11 dezembro 2010

Juan Rulfo

trecho do livro "Pedro Páramo", de Juan Rulfo
(Editora Record, 2009, tradução de Eric Nepomuceno)

- Lá fora o tempo deve estar mudando. Minha mãe me dizia que, assim que começava a chover, tudo se enchia de luzes e do cheiro verde dos brotos e botões. Contava como chegava a maré de nuvens, como despencavam sobre a terra e a descompunham trocando suas cores... Minha mãe, que viveu sua infância e seus melhores anos neste povoado e que não pôde nem vir morrer aqui. Até para isso me mandou em seu lugar. É curioso, Dorotea, mas não consegui nem ver o céu. Pelo menos, talvez, deve ser o mesmo que ela conheceu.

- Sei não, Juan Preciado. Fazia tantos anos que não erguia o rosto, que me esqueci do céu. E mesmo que eu tivesse erguido, o que haveria de ganhar? O céu está tão alto, e meus olhos tão sem olhar, que vivia contente só de saber onde ficava a terra. Além do mais, perdi todo o interesse depois que o padre Rentería me assegurou que eu jamais conheceria a glória. Que nem de longe a veria... Foi coisa dos meus pecados; mas ele não devia ter me dito. Já de por si a vida se vai com o trabalho. A única coisa que faz com que a gente mova os pés é a esperança de que ao morrer nos levem de um lugar a outro; mas quando fecham para a gente uma porta e a que continua aberta é só a do inferno, mais valeria não ter nascido... O céu para mim, Juan Preciado, está aqui onde estou agora.

- E a sua alma? Onde acha que ela foi parar?

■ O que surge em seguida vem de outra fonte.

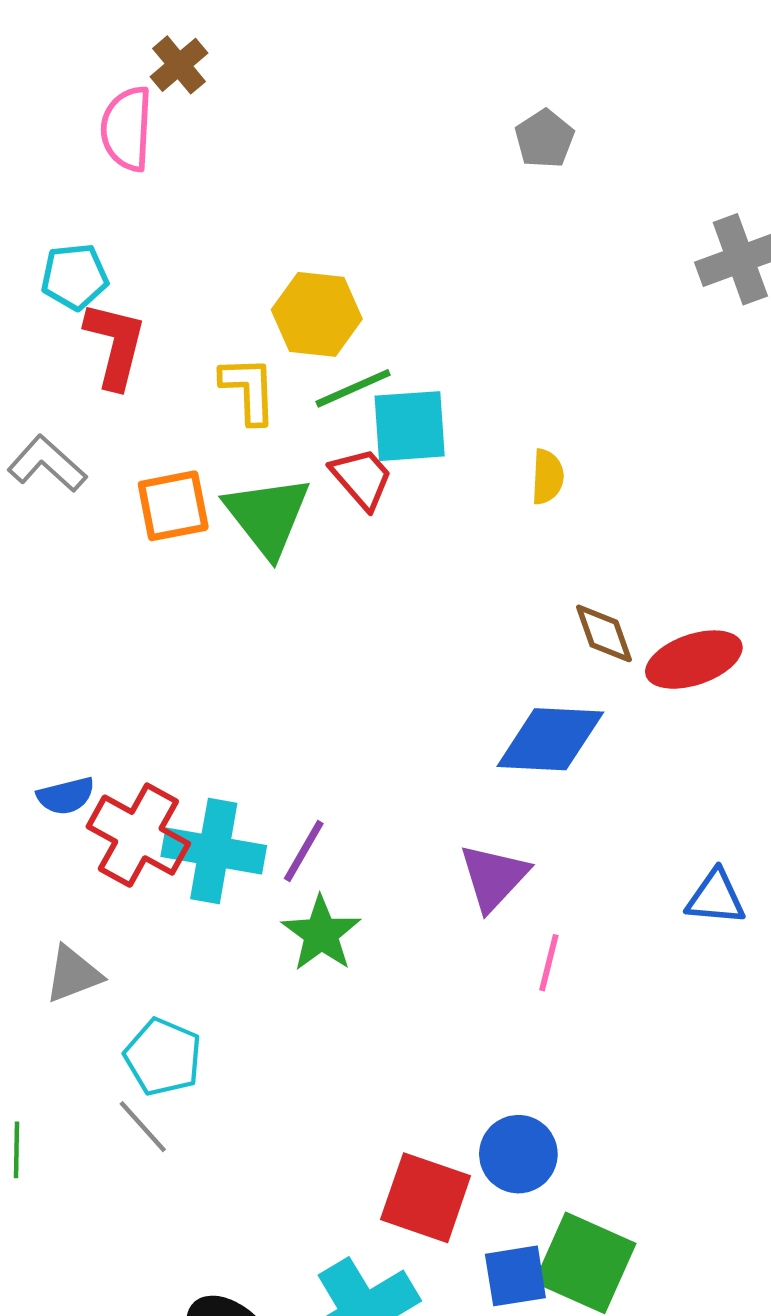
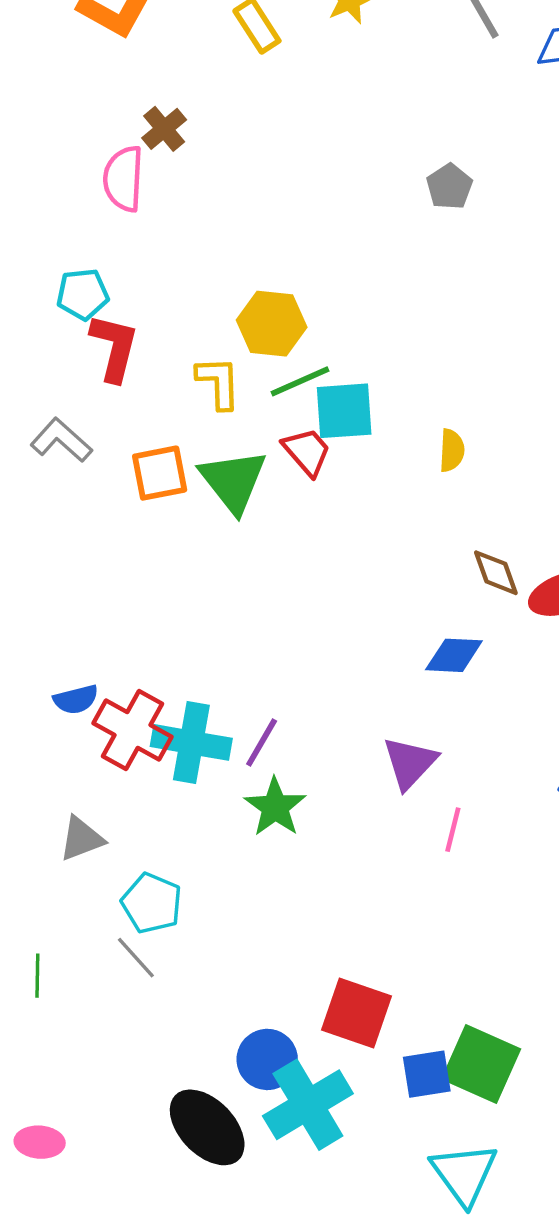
blue diamond: (550, 739) -> (454, 655), size x0.7
blue circle: (518, 1154) -> (267, 1059), moved

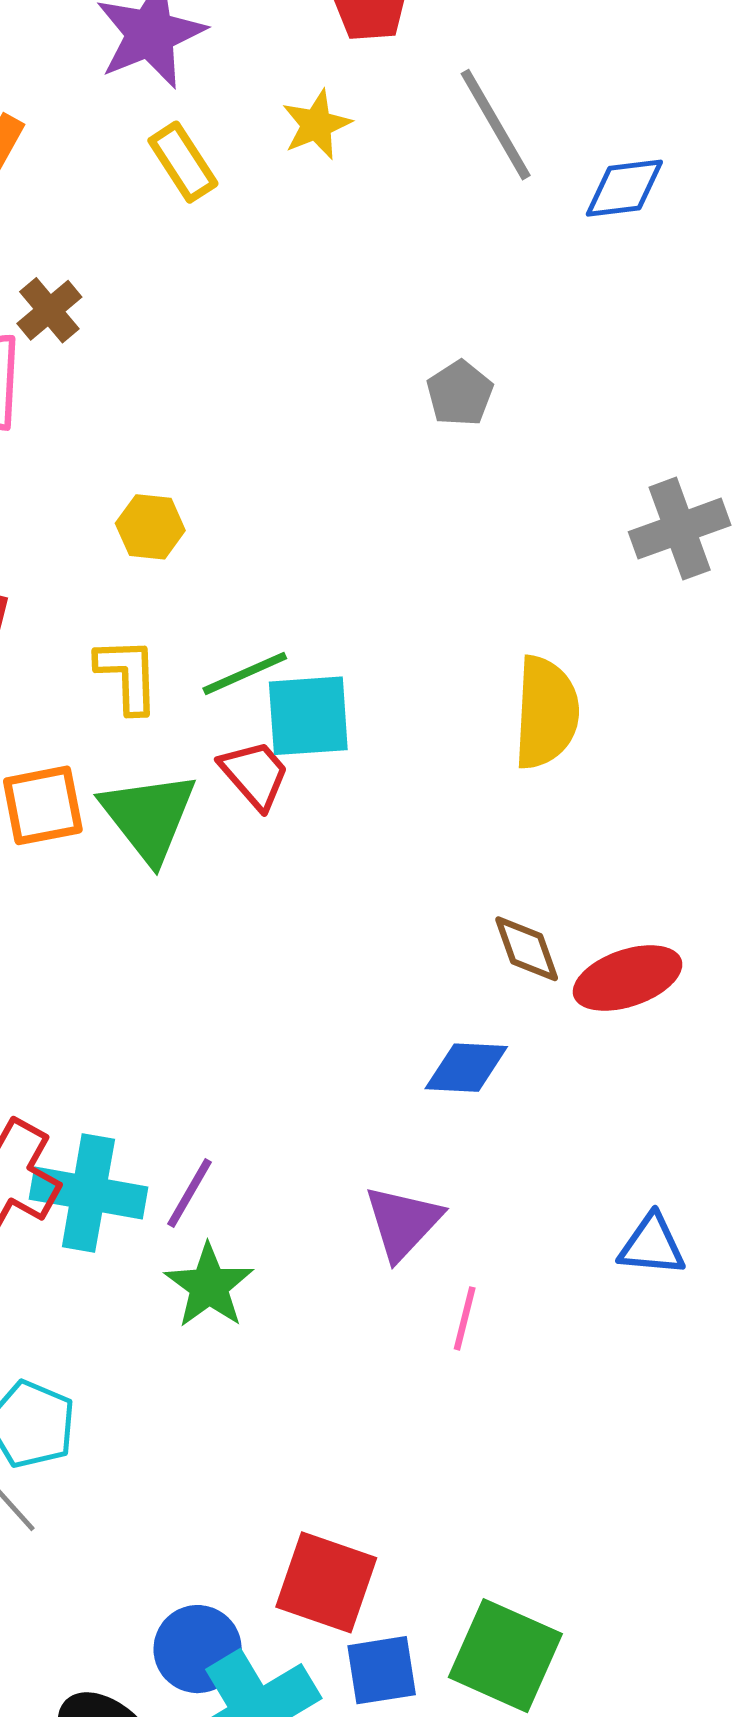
yellow hexagon: (272, 324) -> (150, 527), moved, size x0.7
yellow semicircle: (452, 450) -> (546, 713), moved, size x1.8
blue square: (427, 1074) -> (382, 1670), moved

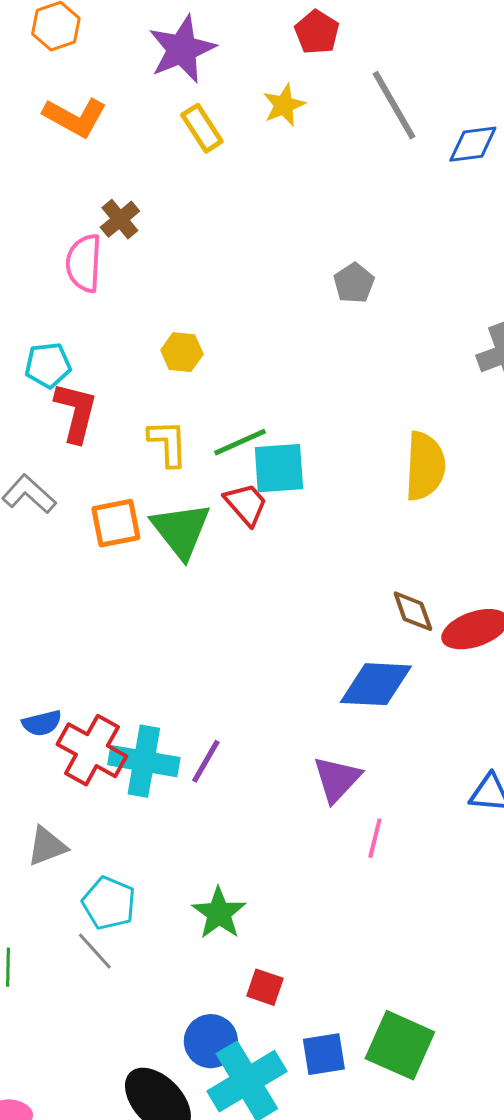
gray pentagon: (460, 393) -> (354, 283), moved
blue diamond: (466, 1068) -> (376, 684), size x1.4
green star: (209, 1286) -> (219, 913), moved
red square: (326, 1582) -> (265, 987), moved, size x0.6

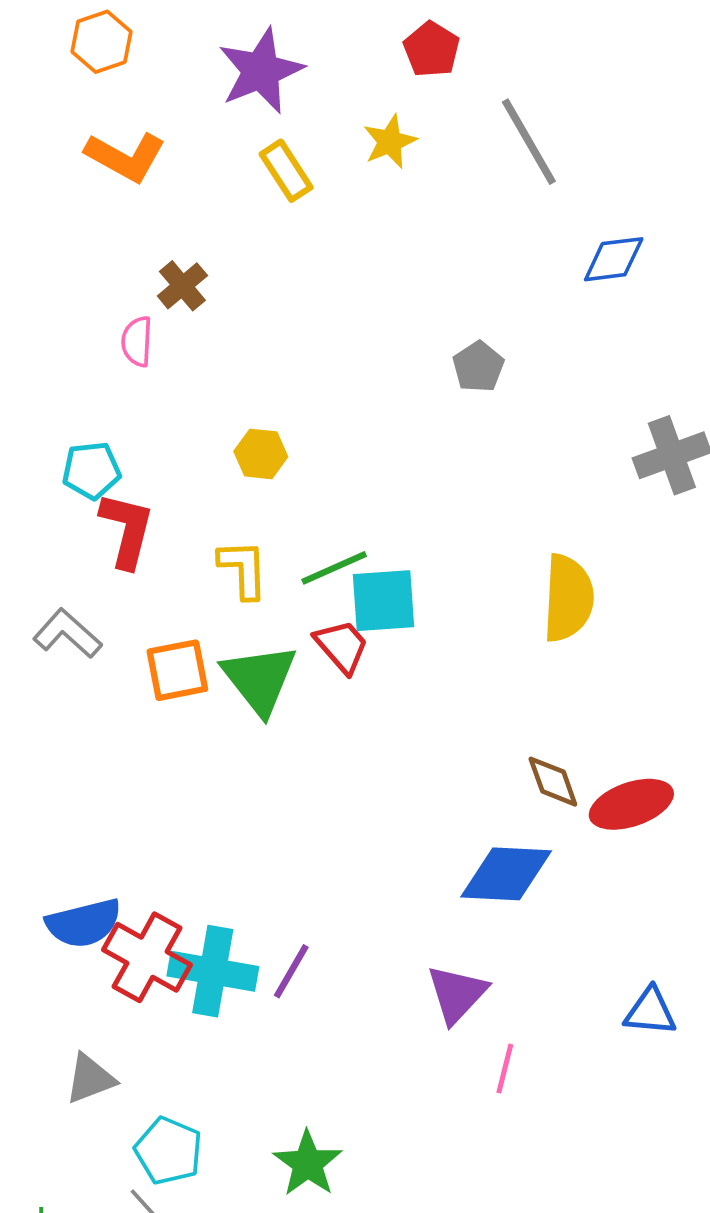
blue diamond: (473, 144) -> (614, 259), moved
pink semicircle: (84, 263) -> (137, 341), size x0.7
blue semicircle: (42, 723) -> (84, 923), size x1.5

- Deve andar vagando pela terra como tantas outras; buscando vivos que rezem por ela. Talvez me odeie pelo mau trato que dei a ela; mas isso já não me preocupa. Descansei do vício de seus remorsos. Eu me amargava até por causa do pouco que comia, e fazia minhas noites insuportáveis enchendo-as de pensamentos intranquilos com figuras de condenados e coisas assim. Quando me sentei para morrer, ela rogou que eu me levantasse e que continuasse arrastando a vida, como se esperasse ainda por algum milagre que me limpasse de culpas. Nem tentei: “Aqui o caminho se acaba” disse para ela. “Não me restam forças para mais.” E abri a boca para que minha alma fosse embora. E ela foi. Senti quando caiu em minhas mãos o fiozinho de sangue com que estava amarrada ao meu coração.